PROBLEM: Within the data that follows, how many lines carry the string "Sounds"? Give the number alone.
━━━━━━━━━━
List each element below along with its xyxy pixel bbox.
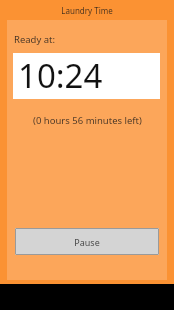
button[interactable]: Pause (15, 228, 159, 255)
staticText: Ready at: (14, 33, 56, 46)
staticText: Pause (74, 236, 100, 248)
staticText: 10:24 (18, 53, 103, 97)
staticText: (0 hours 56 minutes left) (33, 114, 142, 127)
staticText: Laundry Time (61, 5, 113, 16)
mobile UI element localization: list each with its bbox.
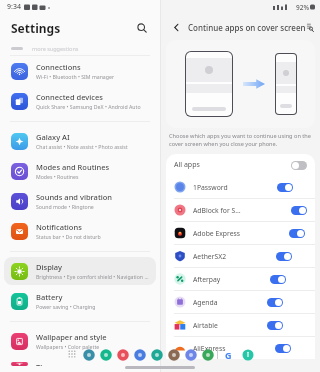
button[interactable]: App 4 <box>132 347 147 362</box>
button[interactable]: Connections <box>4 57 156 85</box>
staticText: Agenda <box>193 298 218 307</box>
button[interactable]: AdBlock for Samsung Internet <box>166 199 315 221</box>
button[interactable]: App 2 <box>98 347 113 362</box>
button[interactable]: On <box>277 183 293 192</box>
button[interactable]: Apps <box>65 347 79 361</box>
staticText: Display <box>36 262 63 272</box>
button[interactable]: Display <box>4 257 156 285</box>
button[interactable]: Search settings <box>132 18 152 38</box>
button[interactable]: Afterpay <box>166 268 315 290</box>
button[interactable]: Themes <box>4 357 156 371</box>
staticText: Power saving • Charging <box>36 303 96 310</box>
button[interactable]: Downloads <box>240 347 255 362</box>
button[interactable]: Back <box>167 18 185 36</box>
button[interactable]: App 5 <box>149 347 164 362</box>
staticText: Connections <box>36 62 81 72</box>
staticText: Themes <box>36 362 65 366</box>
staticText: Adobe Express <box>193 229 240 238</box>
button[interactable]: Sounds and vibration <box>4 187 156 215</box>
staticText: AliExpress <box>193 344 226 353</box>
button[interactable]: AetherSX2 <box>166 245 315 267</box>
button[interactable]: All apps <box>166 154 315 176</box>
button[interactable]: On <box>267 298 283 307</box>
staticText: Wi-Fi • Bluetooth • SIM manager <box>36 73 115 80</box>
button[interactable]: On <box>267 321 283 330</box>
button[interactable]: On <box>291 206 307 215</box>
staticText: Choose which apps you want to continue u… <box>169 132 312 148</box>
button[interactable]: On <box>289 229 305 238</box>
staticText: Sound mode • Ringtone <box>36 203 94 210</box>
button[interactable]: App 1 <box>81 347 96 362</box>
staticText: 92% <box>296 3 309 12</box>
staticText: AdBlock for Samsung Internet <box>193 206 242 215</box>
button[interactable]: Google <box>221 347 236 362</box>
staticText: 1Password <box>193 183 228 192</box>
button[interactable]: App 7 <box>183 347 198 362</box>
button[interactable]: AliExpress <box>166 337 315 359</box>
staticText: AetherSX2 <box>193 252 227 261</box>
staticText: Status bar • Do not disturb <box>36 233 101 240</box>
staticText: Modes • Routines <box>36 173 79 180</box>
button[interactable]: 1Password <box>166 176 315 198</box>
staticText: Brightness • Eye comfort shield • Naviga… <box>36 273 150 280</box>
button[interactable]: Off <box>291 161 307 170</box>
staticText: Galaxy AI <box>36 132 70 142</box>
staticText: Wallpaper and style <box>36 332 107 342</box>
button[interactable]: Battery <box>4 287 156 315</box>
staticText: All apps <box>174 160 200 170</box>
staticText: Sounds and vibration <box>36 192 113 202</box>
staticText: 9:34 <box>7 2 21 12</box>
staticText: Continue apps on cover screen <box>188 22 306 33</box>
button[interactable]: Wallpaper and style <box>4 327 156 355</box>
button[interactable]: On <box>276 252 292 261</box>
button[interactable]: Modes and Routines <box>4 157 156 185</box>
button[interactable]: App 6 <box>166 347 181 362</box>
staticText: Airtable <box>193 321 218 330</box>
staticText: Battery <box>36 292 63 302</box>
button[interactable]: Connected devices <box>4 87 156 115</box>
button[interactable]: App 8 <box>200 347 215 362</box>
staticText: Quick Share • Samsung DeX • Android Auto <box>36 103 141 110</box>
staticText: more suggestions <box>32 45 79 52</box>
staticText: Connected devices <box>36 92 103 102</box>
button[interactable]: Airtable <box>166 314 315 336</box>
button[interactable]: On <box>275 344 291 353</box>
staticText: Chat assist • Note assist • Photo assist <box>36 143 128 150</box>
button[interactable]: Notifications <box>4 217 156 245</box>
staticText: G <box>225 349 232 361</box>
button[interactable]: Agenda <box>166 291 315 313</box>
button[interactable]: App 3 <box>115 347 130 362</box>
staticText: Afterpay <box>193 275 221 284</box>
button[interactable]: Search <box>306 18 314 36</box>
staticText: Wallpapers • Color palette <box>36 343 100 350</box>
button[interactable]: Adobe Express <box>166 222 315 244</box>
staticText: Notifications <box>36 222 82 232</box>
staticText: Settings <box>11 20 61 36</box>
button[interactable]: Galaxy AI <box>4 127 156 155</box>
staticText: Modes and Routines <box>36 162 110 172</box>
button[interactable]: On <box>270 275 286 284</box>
━━━━━━━━━━
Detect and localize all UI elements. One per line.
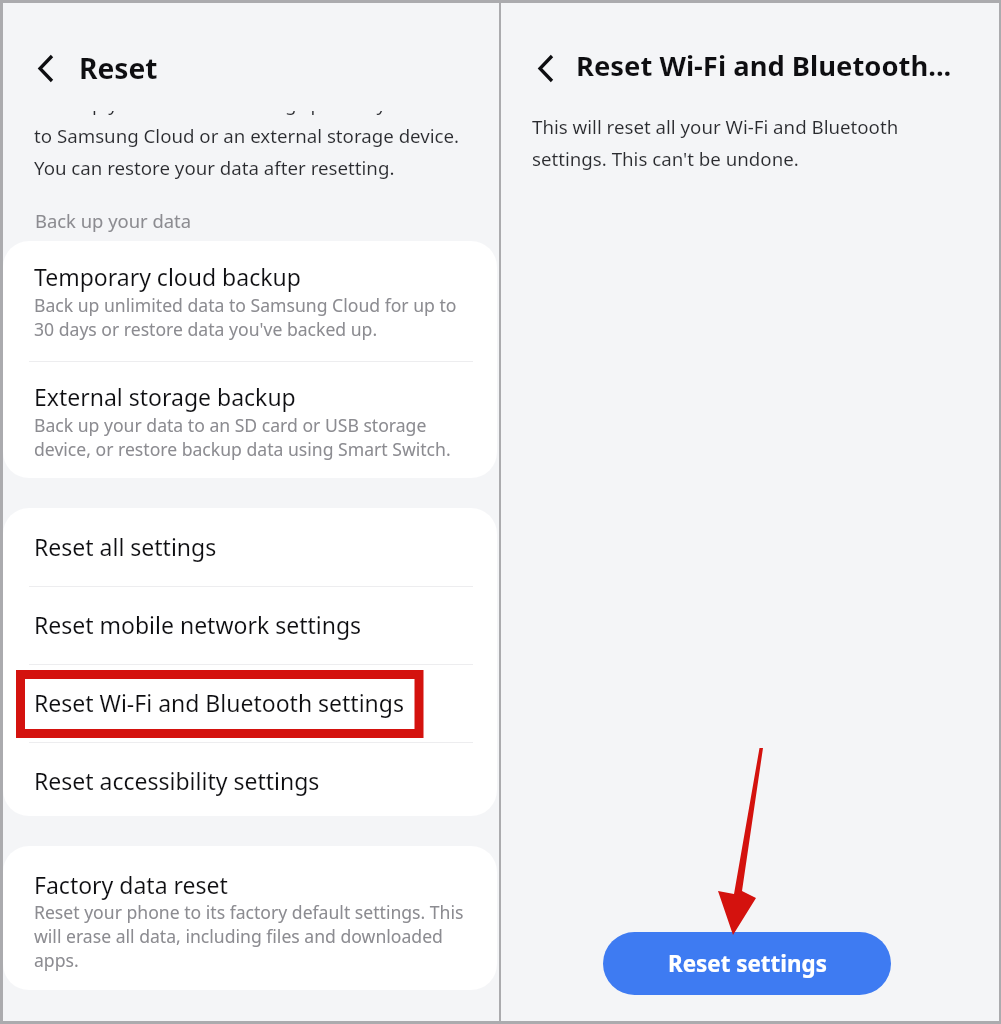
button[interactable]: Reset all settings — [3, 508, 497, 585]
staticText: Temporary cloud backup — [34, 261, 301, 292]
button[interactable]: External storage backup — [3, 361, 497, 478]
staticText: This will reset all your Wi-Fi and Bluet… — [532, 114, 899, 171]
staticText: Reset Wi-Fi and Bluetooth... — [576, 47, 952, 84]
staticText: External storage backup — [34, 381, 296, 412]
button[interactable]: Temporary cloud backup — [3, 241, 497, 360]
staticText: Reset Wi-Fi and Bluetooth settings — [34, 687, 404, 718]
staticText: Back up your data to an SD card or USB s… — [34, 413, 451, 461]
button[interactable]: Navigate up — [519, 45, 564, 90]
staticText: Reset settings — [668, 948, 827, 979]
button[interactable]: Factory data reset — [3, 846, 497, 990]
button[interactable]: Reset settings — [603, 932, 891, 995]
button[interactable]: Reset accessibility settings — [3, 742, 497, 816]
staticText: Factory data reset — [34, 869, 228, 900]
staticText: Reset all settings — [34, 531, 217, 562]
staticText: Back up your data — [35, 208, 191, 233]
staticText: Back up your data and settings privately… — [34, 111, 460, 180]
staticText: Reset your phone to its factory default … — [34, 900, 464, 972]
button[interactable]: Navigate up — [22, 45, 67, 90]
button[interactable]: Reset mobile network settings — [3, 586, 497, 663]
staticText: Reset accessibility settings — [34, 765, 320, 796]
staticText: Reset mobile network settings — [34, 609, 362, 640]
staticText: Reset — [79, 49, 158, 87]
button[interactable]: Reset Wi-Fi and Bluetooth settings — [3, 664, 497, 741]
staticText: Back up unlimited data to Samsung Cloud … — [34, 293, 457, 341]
━━━━━━━━━━
SOLUTION TO THIS TASK: 2